Until recently, certain Eskimo groups were reported to practice female infanticide. This is the action of killing female babies for certain reasons known to a person or group.
The term “Eskimo” refers to natives of Arctic regions of the north and subarctic parts of North America, Greenland, and Siberia.
Eskimo is an umbrella for specific groups and tribes known as Inuits, Aleuts, Yupik, or numerous other names depending on location as well as linguistic and cultural background.
Besides killing female babies, this group of people also practise customs in which men let their brothers or fellow men in the community sleep with their wives.

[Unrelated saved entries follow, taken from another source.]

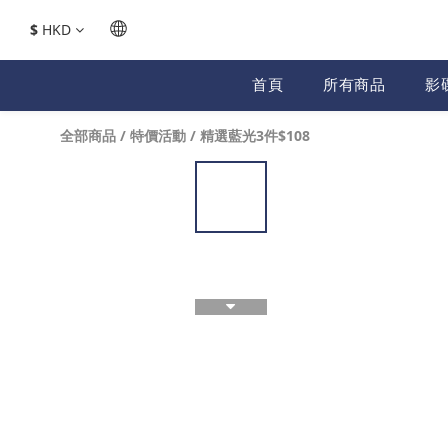
$
HKD
首頁
所有商品
影
全部商品
/
特價活動
/
精選藍光3件$108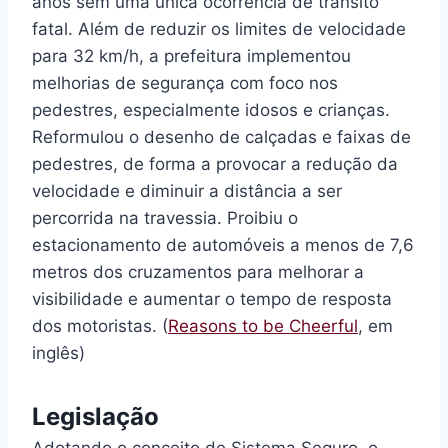
anos sem uma única ocorrência de trânsito
fatal. Além de reduzir os limites de velocidade
para 32 km/h, a prefeitura implementou
melhorias de segurança com foco nos
pedestres, especialmente idosos e crianças.
Reformulou o desenho de calçadas e faixas de
pedestres, de forma a provocar a redução da
velocidade e diminuir a distância a ser
percorrida na travessia. Proibiu o
estacionamento de automóveis a menos de 7,6
metros dos cruzamentos para melhorar a
visibilidade e aumentar o tempo de resposta
dos motoristas. (
Reasons to be Cheerful
, em
inglês)
Legislação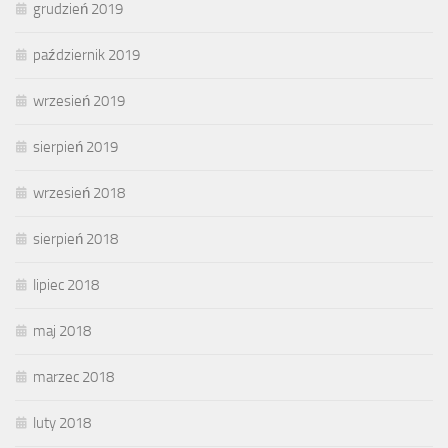
grudzień 2019
październik 2019
wrzesień 2019
sierpień 2019
wrzesień 2018
sierpień 2018
lipiec 2018
maj 2018
marzec 2018
luty 2018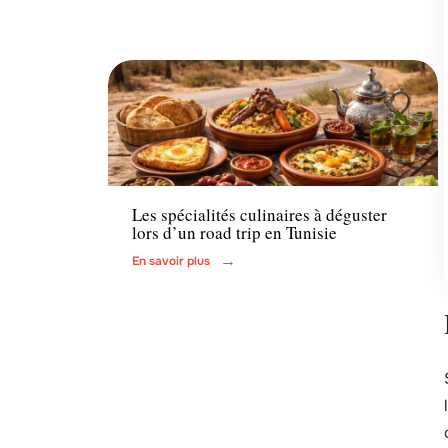
Actu
Les spécialités culinaires à déguster
lors d’un road trip en Tunisie
En savoir plus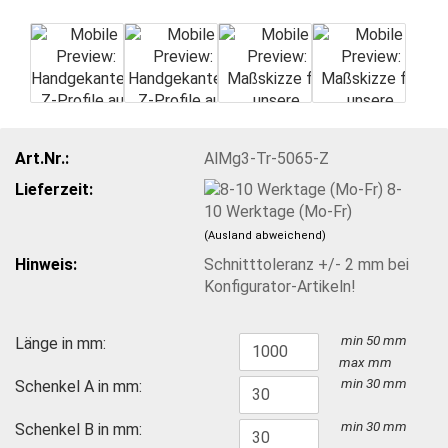
Art.Nr.:
AlMg3-Tr-5065-Z
Lieferzeit:
8-
10 Werktage (Mo-Fr)
(Ausland abweichend)
Hinweis:
Schnitttoleranz +/- 2 mm bei
Konfigurator-Artikeln!
min 50 mm
Länge in mm:
max
mm
min 30 mm
Schenkel A in mm:
min 30 mm
Schenkel B in mm: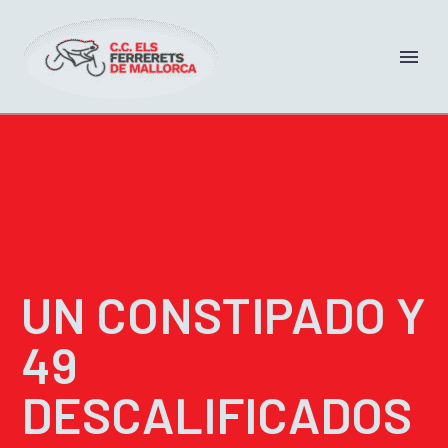
UN CONSTIPADO Y
49
DESCALIFICADOS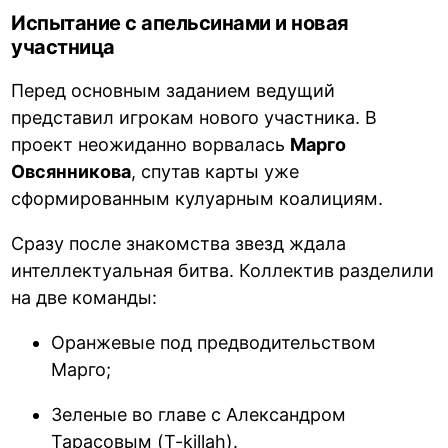
Испытание с апельсинами и новая
участница
Перед основным заданием ведущий
представил игрокам нового участника. В
проект неожиданно ворвалась
Марго
Овсянникова
, спутав карты уже
сформированным кулуарным коалициям.
Сразу после знакомства звезд ждала
интеллектуальная битва. Коллектив разделили
на две команды:
Оранжевые под предводительством
Марго;
Зеленые во главе с Александром
Тарасовым (T-killah).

Because intercourse with another man’s wife was common, it was possible that a woman would become pregnant with a child that wasn’t her husbands.
If a woman fell pregnant by a man other than her husband in the community, there was no stigma. It wasn’t like suburban wife-swapping. It was a question of survival.
Equally, if a couple were childless, it wasn’t uncommon for another family to give them a child, whom they’d love as their own, to raise. In addition to this, pre-marital sęx was encouraged and children were taught about intimacy from a very young age.
However, the most shocking of their practices would be the killing of female babies in order to put a check on the increasing population.
This came with the belief that the time spent suckling a girl would delay the mother’s next opportunity to bear a son, males being preferred to females because of their future role as providers in a hunting economy.
In order to control their populations in difficult environments, Eskimo tribes sometimes practised infanticide and reportedly sometimes killed their children if they could not take care of them.
They also killed females more often than males, in large part because men were more likely to die as adults and the gender ratio in the community was difficult to maintain.
Babies were most often killed by suffocation; taking a baby out to the woods, stuffing her mouth with grass, and leaving her to die was common as well.